An international team including the Chinese Academy of Sciences (CAS) and Griffith University in Australia excavated 2,601 stone artifacts in Xigou, Henan Province, central China, believed to have been made by people between about 160,000 and 72,000 years ago. The findings were published on the 28th in Nature Communications.
According to the researchers, people at the time went beyond simply breaking stones for use and produced small, sharp stone pieces for a variety of tasks. These pieces work well like blades and are useful for processing meat and working wood and hides.
They also identified tools in which the stone core was pre-shaped to obtain desired flakes, or the edges of tools were retouched to enhance performance.

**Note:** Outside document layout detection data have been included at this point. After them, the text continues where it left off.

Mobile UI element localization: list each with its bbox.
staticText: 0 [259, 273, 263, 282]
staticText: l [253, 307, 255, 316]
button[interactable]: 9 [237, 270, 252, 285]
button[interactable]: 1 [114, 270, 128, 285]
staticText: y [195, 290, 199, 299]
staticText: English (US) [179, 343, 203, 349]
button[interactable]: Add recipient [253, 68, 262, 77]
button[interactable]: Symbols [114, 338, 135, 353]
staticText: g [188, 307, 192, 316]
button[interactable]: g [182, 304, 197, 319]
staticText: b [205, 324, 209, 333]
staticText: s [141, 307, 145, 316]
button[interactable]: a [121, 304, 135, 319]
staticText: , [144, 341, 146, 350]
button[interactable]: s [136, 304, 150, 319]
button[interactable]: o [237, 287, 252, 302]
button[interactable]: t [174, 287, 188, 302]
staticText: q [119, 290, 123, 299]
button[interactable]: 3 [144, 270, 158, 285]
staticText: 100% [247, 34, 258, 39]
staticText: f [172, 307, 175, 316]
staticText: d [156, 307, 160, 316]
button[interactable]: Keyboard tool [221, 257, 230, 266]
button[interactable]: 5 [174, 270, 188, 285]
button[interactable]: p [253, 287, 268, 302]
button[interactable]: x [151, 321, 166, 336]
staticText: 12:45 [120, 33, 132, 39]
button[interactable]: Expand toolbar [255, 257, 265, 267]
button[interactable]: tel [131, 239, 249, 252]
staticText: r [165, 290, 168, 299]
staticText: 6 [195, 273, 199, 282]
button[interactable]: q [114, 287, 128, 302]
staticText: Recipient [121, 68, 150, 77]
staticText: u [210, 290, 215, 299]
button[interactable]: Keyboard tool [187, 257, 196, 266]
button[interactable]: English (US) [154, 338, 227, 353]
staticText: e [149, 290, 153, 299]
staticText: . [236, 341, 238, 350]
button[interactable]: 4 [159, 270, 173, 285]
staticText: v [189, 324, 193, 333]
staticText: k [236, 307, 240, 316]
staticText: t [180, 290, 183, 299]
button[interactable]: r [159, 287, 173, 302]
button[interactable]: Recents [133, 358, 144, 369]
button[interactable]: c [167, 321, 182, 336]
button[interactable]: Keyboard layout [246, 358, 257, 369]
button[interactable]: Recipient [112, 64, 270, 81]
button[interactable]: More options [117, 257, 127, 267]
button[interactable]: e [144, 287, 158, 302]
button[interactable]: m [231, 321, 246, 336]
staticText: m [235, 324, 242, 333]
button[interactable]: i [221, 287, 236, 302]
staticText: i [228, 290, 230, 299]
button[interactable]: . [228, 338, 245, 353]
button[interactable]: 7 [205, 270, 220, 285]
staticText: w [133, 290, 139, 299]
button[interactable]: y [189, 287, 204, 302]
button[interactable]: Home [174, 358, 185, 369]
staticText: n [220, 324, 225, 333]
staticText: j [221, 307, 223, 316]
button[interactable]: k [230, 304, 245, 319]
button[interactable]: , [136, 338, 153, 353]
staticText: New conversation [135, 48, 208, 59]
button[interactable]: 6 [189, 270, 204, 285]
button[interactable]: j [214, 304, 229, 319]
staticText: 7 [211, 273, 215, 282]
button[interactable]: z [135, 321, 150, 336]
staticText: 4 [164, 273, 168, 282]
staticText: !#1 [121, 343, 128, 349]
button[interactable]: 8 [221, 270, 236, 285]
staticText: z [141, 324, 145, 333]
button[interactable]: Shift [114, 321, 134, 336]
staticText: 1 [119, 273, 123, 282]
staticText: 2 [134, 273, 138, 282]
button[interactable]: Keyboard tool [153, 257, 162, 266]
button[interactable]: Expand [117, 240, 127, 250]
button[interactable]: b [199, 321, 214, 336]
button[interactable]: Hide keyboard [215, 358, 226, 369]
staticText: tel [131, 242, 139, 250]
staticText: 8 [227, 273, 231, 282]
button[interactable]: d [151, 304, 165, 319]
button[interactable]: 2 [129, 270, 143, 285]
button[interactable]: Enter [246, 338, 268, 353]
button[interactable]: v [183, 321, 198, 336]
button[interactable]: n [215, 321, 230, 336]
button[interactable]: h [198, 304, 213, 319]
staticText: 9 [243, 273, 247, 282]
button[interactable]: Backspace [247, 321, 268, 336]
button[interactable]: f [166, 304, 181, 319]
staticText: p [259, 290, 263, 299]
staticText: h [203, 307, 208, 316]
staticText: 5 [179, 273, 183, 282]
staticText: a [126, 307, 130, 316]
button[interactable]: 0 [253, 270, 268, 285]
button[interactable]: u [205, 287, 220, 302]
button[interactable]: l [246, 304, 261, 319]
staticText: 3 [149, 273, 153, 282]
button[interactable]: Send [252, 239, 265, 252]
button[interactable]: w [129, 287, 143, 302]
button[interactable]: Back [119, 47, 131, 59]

Simply put, many tools were not just roughly broken stones, but instruments designed and refined for their intended purposes.
They also found the oldest evidence of composite tools in East Asia. Composite tools combine a stone piece with a handle, which can transmit force more stably, reduce hand injuries, and improve work efficiency compared with bare stone pieces. The field therefore views attaching handles as an important milestone in technological evolution. That is because producing them requires planning what kind of blade is needed beyond simple flaking, precisely shaping the piece to fit a handle, and understanding that performance improves when the two are joined.
Jian-Ping Yue of the Chinese Academy of Sciences said, "The presence of hafted stone tools suggests that early humans living around Xigou had a high degree of behavioral flexibility and creativity."
By analyzing microscopic wear on tool surfaces, the team inferred they were used to cut or shape plant materials such as wood or reeds. This suggests that, beyond hunting tools, the scope of everyday labor, including processing, manufacturing, and gathering, may have been quite broad.
The researchers said, "The period when the excavated stone tools were used overlaps with a time in China when the coexistence of humans with large brains has been proposed," and added, "The technological strategies seen in the stone tools likely played an important role in how human ancestors adapted to their environment."